* [SOURCE DATA]
.....

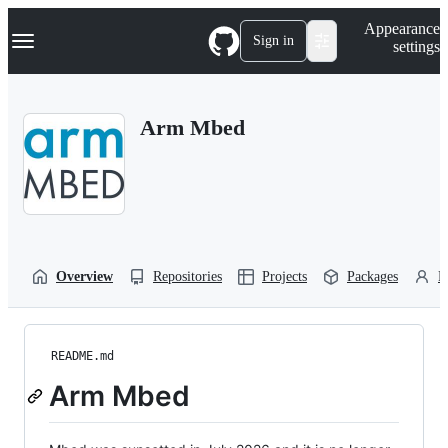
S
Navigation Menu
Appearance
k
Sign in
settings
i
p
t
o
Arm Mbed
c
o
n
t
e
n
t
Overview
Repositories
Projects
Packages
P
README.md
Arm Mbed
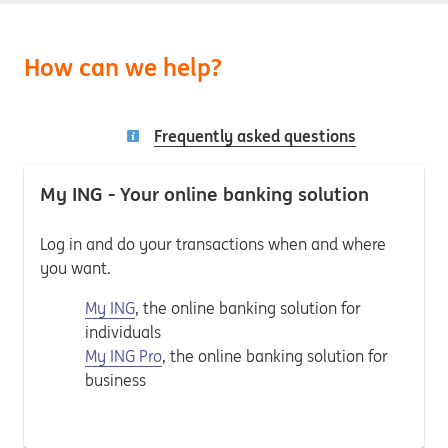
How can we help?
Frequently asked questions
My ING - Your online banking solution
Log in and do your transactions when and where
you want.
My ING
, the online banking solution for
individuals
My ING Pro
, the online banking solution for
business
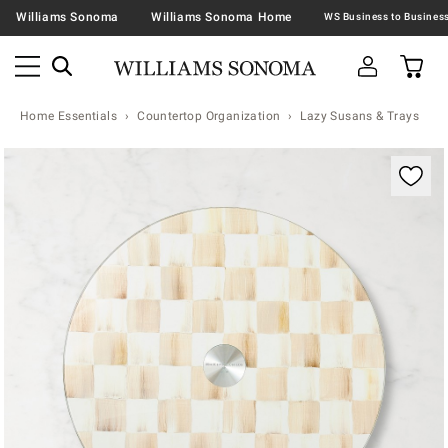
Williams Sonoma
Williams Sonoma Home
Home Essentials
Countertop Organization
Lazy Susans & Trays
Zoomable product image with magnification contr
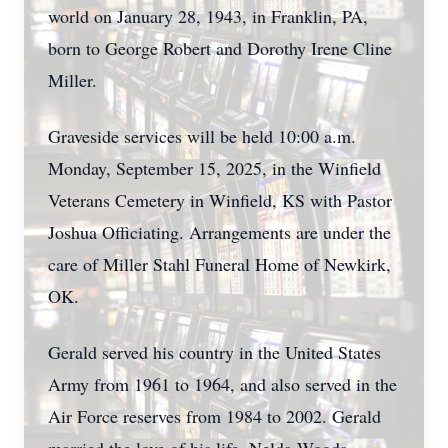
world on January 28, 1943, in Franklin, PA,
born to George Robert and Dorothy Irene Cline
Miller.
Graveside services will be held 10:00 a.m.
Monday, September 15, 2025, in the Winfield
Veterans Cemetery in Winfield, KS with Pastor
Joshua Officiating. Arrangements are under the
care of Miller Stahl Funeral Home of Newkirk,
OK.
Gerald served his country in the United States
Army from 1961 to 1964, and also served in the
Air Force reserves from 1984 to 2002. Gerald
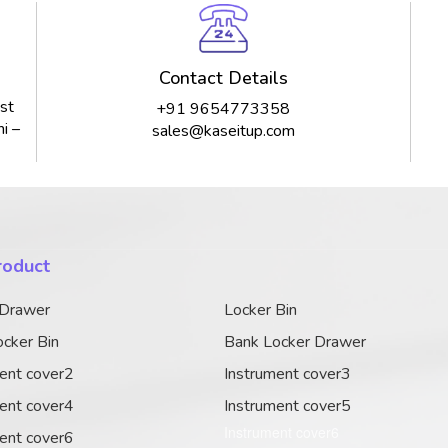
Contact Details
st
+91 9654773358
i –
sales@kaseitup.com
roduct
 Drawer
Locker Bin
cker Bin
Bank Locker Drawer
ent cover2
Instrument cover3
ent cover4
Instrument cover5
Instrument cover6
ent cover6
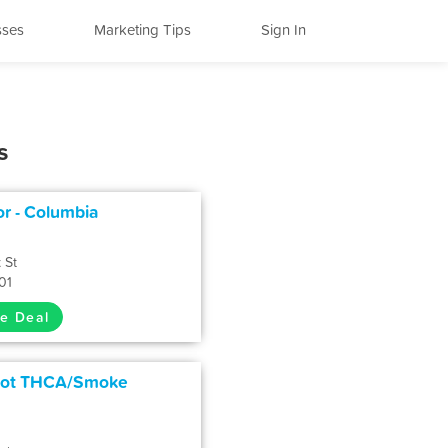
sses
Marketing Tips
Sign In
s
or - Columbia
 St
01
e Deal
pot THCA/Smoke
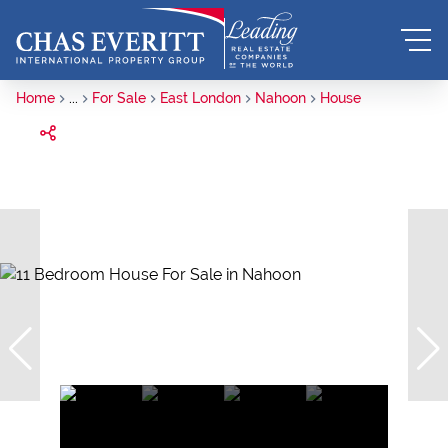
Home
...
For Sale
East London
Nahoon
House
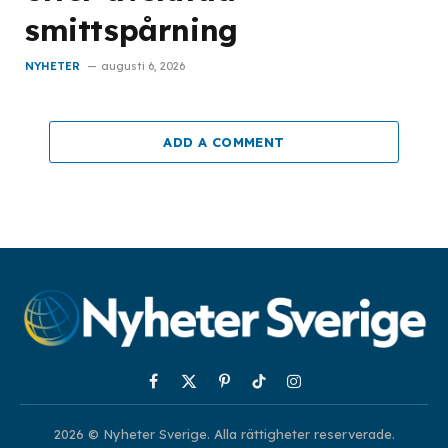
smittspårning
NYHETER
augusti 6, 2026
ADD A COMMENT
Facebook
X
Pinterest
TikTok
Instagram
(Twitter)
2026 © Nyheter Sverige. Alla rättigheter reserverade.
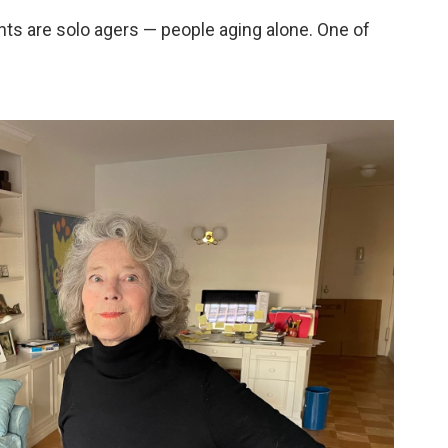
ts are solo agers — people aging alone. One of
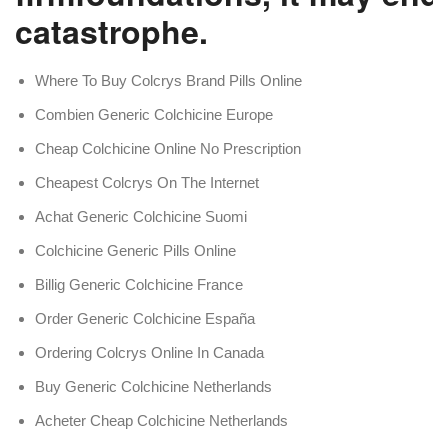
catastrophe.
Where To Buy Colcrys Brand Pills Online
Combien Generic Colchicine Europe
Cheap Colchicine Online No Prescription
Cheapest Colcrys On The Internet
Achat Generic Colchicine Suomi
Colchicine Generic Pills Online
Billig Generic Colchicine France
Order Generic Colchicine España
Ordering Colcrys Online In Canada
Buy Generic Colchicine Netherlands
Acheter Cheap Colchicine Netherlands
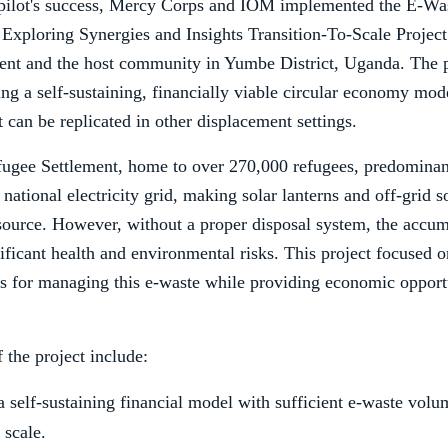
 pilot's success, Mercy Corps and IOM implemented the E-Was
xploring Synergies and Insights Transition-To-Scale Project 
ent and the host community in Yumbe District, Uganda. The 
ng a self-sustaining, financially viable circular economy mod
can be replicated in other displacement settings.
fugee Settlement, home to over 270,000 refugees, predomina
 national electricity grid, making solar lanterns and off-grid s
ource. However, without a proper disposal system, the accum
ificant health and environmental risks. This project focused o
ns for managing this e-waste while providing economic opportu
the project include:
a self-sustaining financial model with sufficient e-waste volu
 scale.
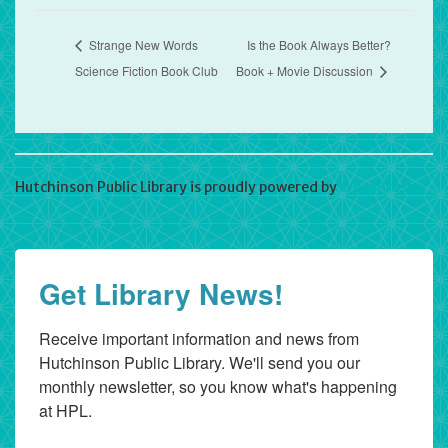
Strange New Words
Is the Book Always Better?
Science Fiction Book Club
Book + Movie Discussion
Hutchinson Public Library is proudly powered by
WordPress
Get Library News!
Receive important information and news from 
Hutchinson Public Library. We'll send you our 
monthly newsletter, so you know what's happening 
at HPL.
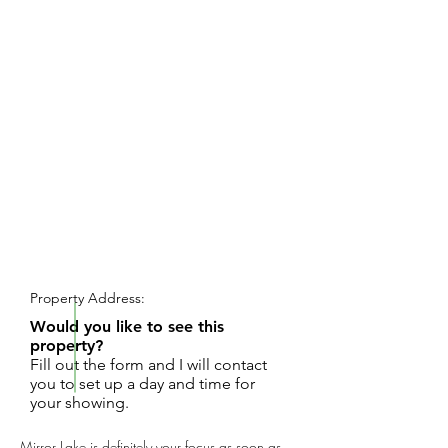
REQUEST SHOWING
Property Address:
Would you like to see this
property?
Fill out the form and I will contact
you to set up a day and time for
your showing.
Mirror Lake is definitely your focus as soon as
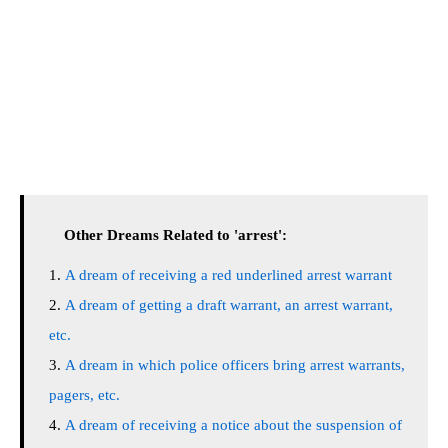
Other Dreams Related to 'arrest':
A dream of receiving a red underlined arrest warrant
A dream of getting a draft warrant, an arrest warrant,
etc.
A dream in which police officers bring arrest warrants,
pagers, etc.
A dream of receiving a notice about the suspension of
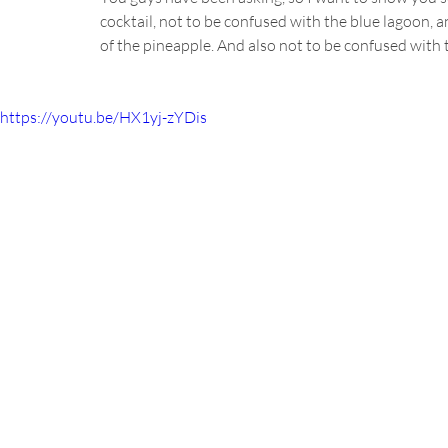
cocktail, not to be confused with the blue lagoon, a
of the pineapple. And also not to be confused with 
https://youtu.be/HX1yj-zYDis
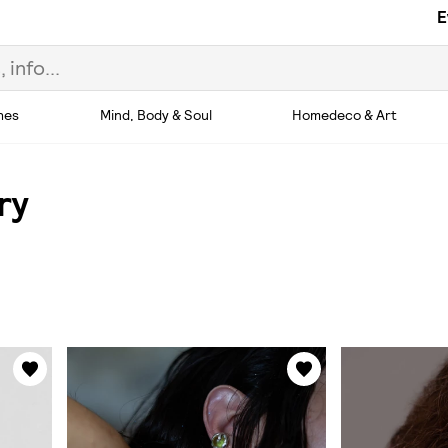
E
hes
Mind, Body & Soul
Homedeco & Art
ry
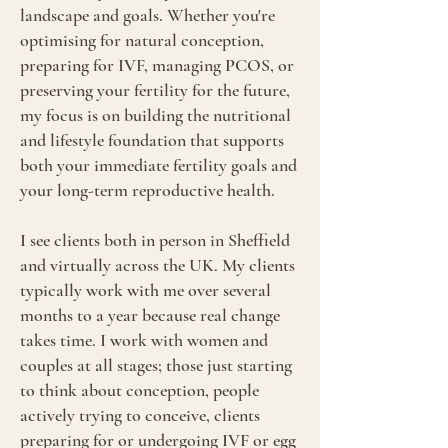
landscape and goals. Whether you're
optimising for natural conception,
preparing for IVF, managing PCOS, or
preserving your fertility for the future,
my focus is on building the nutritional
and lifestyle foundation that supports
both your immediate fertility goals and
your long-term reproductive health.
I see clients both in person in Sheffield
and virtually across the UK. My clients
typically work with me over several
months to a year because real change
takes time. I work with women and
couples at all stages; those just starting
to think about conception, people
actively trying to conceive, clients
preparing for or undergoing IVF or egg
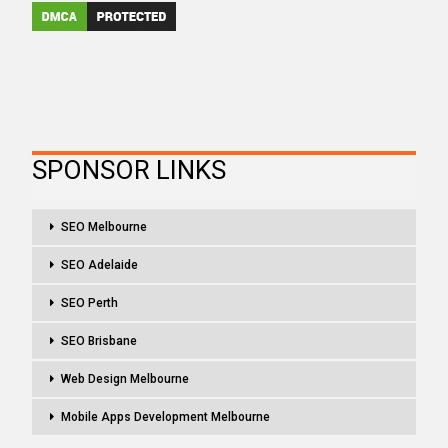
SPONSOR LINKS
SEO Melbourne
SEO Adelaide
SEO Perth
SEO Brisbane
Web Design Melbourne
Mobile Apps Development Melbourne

.....

Would you copy, word for word, only the lines above from the one containing "Colchicine Generic Pills Online" through the one containing "optimising for natural", both included, and please leave out the pictures?

* [ANSWER BELOW]
Colchicine Generic Pills Online
Billig Generic Colchicine France
Order Generic Colchicine España
Ordering Colcrys Online In Canada
Buy Generic Colchicine Netherlands
Acheter Cheap Colchicine Netherlands
 pilot's success, Mercy Corps and IOM implemented the E-Was
xploring Synergies and Insights Transition-To-Scale Project 
ent and the host community in Yumbe District, Uganda. The 
ng a self-sustaining, financially viable circular economy mod
can be replicated in other displacement settings.
fugee Settlement, home to over 270,000 refugees, predomina
 national electricity grid, making solar lanterns and off-grid s
ource. However, without a proper disposal system, the accum
ificant health and environmental risks. This project focused o
ns for managing this e-waste while providing economic opportu
the project include:
a self-sustaining financial model with sufficient e-waste volu
 scale.
Strange New Words
Is the Book Always Better?
Science Fiction Book Club
Book + Movie Discussion
Hutchinson Public Library is proudly powered by
WordPress
Get Library News!
Receive important information and news from 
Hutchinson Public Library. We'll send you our 
monthly newsletter, so you know what's happening 
at HPL.
REQUEST SHOWING
Property Address:
Would you like to see this
property?
Fill out the form and I will contact
you to set up a day and time for
your showing.
Mirror Lake is definitely your focus as soon as
Other Dreams Related to 'arrest':
A dream of receiving a red underlined arrest warrant
A dream of getting a draft warrant, an arrest warrant,
etc.
A dream in which police officers bring arrest warrants,
pagers, etc.
A dream of receiving a notice about the suspension of
cocktail, not to be confused with the blue lagoon, a
of the pineapple. And also not to be confused with 
https://youtu.be/HX1yj-zYDis
E
hes
Mind, Body & Soul
Homedeco & Art
ry
landscape and goals. Whether you're
optimising for natural conception,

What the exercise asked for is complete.